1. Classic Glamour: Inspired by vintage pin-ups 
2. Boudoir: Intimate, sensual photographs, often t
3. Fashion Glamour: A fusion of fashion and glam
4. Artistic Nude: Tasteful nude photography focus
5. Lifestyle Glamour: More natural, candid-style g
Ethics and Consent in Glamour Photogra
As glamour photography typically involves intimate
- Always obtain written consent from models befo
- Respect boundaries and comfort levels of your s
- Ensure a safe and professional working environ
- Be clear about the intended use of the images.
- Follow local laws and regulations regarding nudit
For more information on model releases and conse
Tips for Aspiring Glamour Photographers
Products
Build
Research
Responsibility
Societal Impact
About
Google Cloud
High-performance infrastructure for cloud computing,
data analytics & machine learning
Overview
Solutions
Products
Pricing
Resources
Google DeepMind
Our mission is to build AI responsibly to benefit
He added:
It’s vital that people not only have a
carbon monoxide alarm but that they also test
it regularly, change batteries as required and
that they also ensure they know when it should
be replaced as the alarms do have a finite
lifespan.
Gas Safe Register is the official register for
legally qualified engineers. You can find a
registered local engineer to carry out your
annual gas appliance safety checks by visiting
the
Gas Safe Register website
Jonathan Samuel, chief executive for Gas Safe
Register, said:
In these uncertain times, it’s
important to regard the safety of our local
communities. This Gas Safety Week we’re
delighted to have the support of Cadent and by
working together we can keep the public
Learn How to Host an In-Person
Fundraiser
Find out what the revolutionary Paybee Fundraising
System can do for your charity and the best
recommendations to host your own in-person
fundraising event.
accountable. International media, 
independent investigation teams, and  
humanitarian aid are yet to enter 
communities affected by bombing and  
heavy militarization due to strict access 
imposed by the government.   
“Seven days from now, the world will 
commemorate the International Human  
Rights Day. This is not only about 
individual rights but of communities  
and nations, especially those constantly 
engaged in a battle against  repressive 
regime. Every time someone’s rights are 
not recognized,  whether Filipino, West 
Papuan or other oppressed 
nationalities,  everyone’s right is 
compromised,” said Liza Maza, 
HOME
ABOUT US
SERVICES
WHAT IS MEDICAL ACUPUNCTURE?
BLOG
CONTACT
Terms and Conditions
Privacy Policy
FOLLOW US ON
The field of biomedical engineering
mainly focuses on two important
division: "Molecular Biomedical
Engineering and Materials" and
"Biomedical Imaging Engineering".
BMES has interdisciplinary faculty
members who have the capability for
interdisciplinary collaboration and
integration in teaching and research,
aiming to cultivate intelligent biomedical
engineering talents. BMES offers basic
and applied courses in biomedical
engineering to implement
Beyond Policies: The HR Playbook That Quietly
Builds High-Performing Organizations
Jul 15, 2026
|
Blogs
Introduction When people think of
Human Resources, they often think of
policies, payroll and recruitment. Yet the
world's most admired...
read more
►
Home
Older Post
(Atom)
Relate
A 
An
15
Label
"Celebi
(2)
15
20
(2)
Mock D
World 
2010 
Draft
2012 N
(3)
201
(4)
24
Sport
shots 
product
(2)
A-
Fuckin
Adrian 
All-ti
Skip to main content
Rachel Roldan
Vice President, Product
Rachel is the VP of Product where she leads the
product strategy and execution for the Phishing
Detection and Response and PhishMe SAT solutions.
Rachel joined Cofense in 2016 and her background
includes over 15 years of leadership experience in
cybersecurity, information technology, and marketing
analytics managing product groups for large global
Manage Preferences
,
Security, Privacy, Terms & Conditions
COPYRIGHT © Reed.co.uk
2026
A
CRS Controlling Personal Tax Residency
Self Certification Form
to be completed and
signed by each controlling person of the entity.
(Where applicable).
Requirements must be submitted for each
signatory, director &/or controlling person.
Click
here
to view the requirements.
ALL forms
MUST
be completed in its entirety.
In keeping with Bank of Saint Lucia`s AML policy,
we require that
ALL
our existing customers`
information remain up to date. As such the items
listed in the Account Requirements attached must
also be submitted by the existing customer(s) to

☆ ☆ ☆

What the task requires: The material above needs to be copied out in full, exactly as given.

Solution for this task:
1. Classic Glamour: Inspired by vintage pin-ups 
2. Boudoir: Intimate, sensual photographs, often t
3. Fashion Glamour: A fusion of fashion and glam
4. Artistic Nude: Tasteful nude photography focus
5. Lifestyle Glamour: More natural, candid-style g
Ethics and Consent in Glamour Photogra
As glamour photography typically involves intimate
- Always obtain written consent from models befo
- Respect boundaries and comfort levels of your s
- Ensure a safe and professional working environ
- Be clear about the intended use of the images.
- Follow local laws and regulations regarding nudit
For more information on model releases and conse
Tips for Aspiring Glamour Photographers
Products
Build
Research
Responsibility
Societal Impact
About
Google Cloud
High-performance infrastructure for cloud computing,
data analytics & machine learning
Overview
Solutions
Products
Pricing
Resources
Google DeepMind
Our mission is to build AI responsibly to benefit
He added:
It’s vital that people not only have a
carbon monoxide alarm but that they also test
it regularly, change batteries as required and
that they also ensure they know when it should
be replaced as the alarms do have a finite
lifespan.
Gas Safe Register is the official register for
legally qualified engineers. You can find a
registered local engineer to carry out your
annual gas appliance safety checks by visiting
the
Gas Safe Register website
Jonathan Samuel, chief executive for Gas Safe
Register, said:
In these uncertain times, it’s
important to regard the safety of our local
communities. This Gas Safety Week we’re
delighted to have the support of Cadent and by
working together we can keep the public
Learn How to Host an In-Person
Fundraiser
Find out what the revolutionary Paybee Fundraising
System can do for your charity and the best
recommendations to host your own in-person
fundraising event.
accountable. International media, 
independent investigation teams, and  
humanitarian aid are yet to enter 
communities affected by bombing and  
heavy militarization due to strict access 
imposed by the government.   
“Seven days from now, the world will 
commemorate the International Human  
Rights Day. This is not only about 
individual rights but of communities  
and nations, especially those constantly 
engaged in a battle against  repressive 
regime. Every time someone’s rights are 
not recognized,  whether Filipino, West 
Papuan or other oppressed 
nationalities,  everyone’s right is 
compromised,” said Liza Maza, 
HOME
ABOUT US
SERVICES
WHAT IS MEDICAL ACUPUNCTURE?
BLOG
CONTACT
Terms and Conditions
Privacy Policy
FOLLOW US ON
The field of biomedical engineering
mainly focuses on two important
division: "Molecular Biomedical
Engineering and Materials" and
"Biomedical Imaging Engineering".
BMES has interdisciplinary faculty
members who have the capability for
interdisciplinary collaboration and
integration in teaching and research,
aiming to cultivate intelligent biomedical
engineering talents. BMES offers basic
and applied courses in biomedical
engineering to implement
Beyond Policies: The HR Playbook That Quietly
Builds High-Performing Organizations
Jul 15, 2026
|
Blogs
Introduction When people think of
Human Resources, they often think of
policies, payroll and recruitment. Yet the
world's most admired...
read more
►
Home
Older Post
(Atom)
Relate
A 
An
15
Label
"Celebi
(2)
15
20
(2)
Mock D
World 
2010 
Draft
2012 N
(3)
201
(4)
24
Sport
shots 
product
(2)
A-
Fuckin
Adrian 
All-ti
Skip to main content
Rachel Roldan
Vice President, Product
Rachel is the VP of Product where she leads the
product strategy and execution for the Phishing
Detection and Response and PhishMe SAT solutions.
Rachel joined Cofense in 2016 and her background
includes over 15 years of leadership experience in
cybersecurity, information technology, and marketing
analytics managing product groups for large global
Manage Preferences
,
Security, Privacy, Terms & Conditions
COPYRIGHT © Reed.co.uk
2026
A
CRS Controlling Personal Tax Residency
Self Certification Form
to be completed and
signed by each controlling person of the entity.
(Where applicable).
Requirements must be submitted for each
signatory, director &/or controlling person.
Click
here
to view the requirements.
ALL forms
MUST
be completed in its entirety.
In keeping with Bank of Saint Lucia`s AML policy,
we require that
ALL
our existing customers`
information remain up to date. As such the items
listed in the Account Requirements attached must
also be submitted by the existing customer(s) to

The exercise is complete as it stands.